(Extracted page text data)

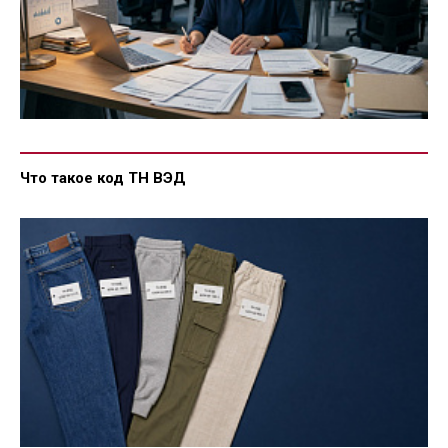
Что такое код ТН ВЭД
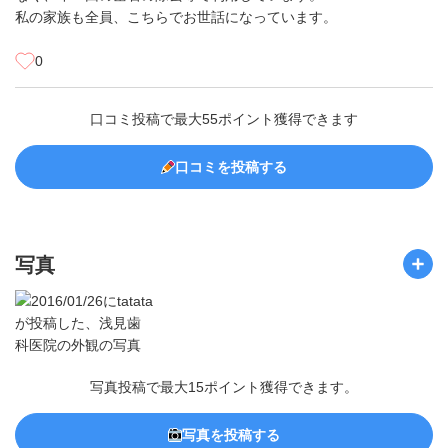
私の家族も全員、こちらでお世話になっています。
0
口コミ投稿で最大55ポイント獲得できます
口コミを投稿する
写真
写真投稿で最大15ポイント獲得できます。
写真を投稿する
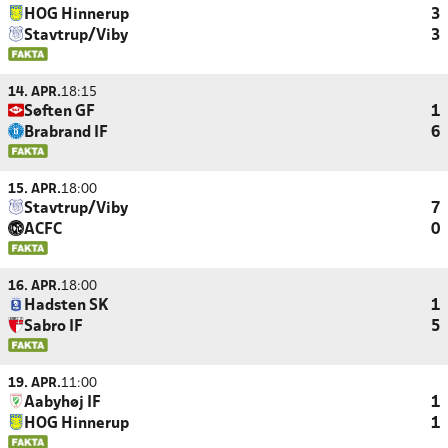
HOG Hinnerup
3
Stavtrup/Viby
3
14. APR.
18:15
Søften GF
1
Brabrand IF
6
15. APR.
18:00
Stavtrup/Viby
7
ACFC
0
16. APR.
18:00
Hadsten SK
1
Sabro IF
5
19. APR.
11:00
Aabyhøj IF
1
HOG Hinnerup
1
...
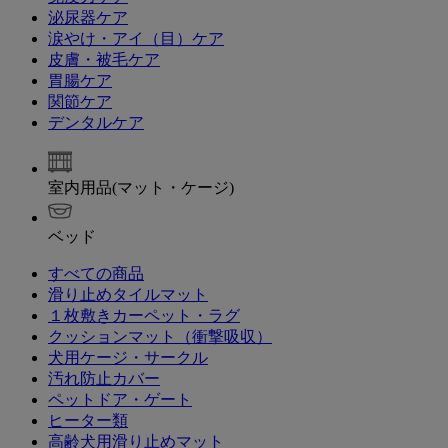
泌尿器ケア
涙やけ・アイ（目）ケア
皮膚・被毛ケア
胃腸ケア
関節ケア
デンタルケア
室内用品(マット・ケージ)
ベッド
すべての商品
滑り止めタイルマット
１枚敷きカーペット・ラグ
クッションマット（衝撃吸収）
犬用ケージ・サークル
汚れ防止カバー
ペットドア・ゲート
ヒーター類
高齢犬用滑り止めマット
...
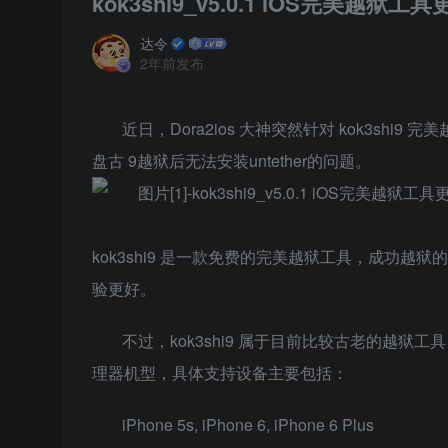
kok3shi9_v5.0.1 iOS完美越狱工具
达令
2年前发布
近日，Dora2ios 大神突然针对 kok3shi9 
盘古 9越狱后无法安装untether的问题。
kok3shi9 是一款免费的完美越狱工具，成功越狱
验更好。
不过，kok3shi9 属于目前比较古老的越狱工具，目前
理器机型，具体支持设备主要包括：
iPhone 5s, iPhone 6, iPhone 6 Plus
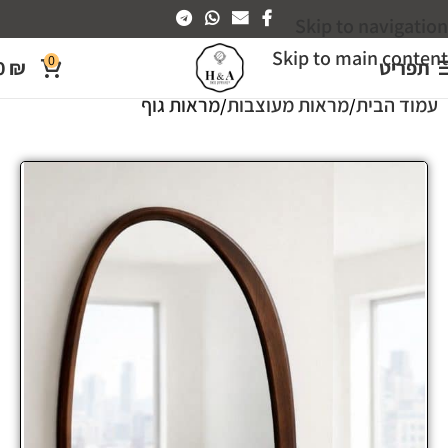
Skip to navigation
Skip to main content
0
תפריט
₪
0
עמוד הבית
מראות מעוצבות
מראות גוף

Task instructions:
Go through the records above and copy each line where "Skip" is found.

Result below:
Skip to navigation
Skip to main content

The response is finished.